The Best (Investors) Prepare For The Worst

With all that is happening in the U.S. and the world today, I thought I’d share the views of noted economist, A. Gary Shilling.

Shilling’s known for calling it as he sees it. In his most recent INSIGHT newsletter Shilling sounds a note of strong pessimism, but thankfully also gives us some direction on how to position our portfolio for what he sees as a sluggish economy ahead.

Economic View

Shilling believes the economy is going to get much worse from here on out. In fact, he is pretty sure we’re headed for another recession in 2012 and perhaps another decade of flat GDP growth. The reasons he cites are high unemployment and federal deficits here at home, regional conflicts abroad, and increasing global unrest.

Shilling also lists nine well-formulated reasons to support his pessimism, but we won’t go into that here. Suffice it to say that his reasons do hold some merit.

Shilling’s List – What To Sell

1. Sell U.S. Home Builders. Shilling believes this sector has over-binged, that home prices could still drop another 20%, and recommends selling home builder stocks if you own any.

2. Sell Realty Investments. He urges real-estate investors (Steve: such as some of my listeners that have second homes and investment properties) to get out now before prices drop further and you’re stuck in a market with no liquidity.

3. Sell U.S. Bank Stocks. Shilling thinks regulatory uncertainty, gridlock in Congress, and underwater mortgage loans will weigh heavily on bank stocks.

4. Sell Commodities. He believes commodity prices are bubbles that will soon pop because of sharply reduced demand in the weakened global economy he’s predicting. He also believes there’s far too much speculation in commodity prices that is removed from reality, and this cannot continue when fundamental demand drops.

5. Sell Emerging Markets’ Stocks. With low returns at home, U.S. and European money has driven up emerging markets’ stocks to unsustainable levels. He sees a correction coming as weak demand from U.S. and Europe grinds emerging economies to a stop, with China most at risk.

Okay – good to know and imbibe into our investment decision-making subconscious mind. Now let’s see what he wants us to buy.

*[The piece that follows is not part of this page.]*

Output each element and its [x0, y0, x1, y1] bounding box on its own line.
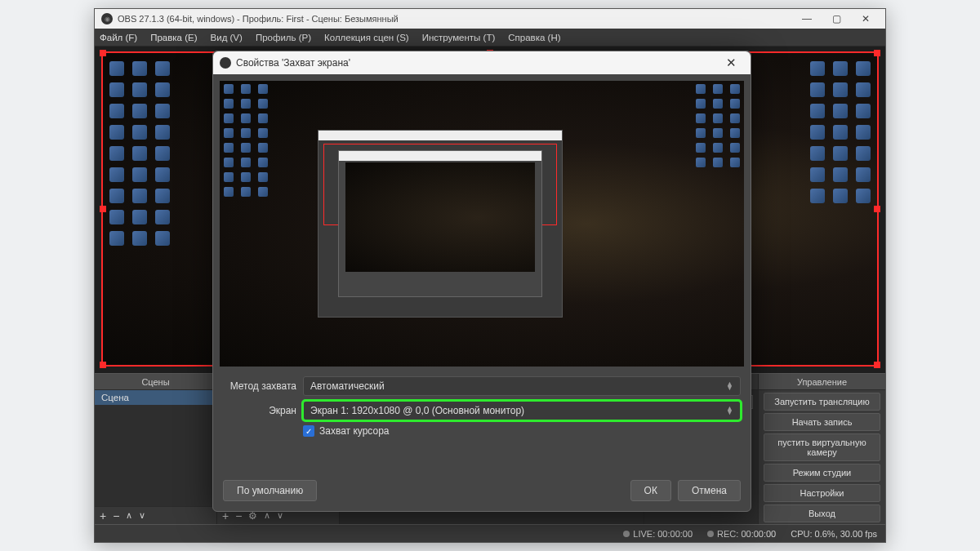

Shilling’s List – What To Buy

1. Rental Apartments. Okay… so he’s negative on housing and thinks the American dream of homeownership has temporarily gone awry (Steve: remember – his thoughts, not mine) so he suggests investing in rental apartments because more Americans will be renting, on tighter budgets that favor apartments. (Steve: in the rest of the world, more people rent and live in apartments than own single-family homes.)

2. North American Energy. Very simply, with increasing conflicts in oil producing nations (many run by oppressive dictators or monarchs), America plans to reduce its dependence on foreign oil. And since America has a voracious appetite for energy, U.S. energy producers will do well over the long run.

3. Income-Producing Stocks. According to Shilling, the stock market’s gone nowhere over the past 12 years. So he recommends income stocks – utilities, drugs, telecom, preferred shares and the like. (Steve: I agree in that it’s important to have dividend stocks in your portfolio.)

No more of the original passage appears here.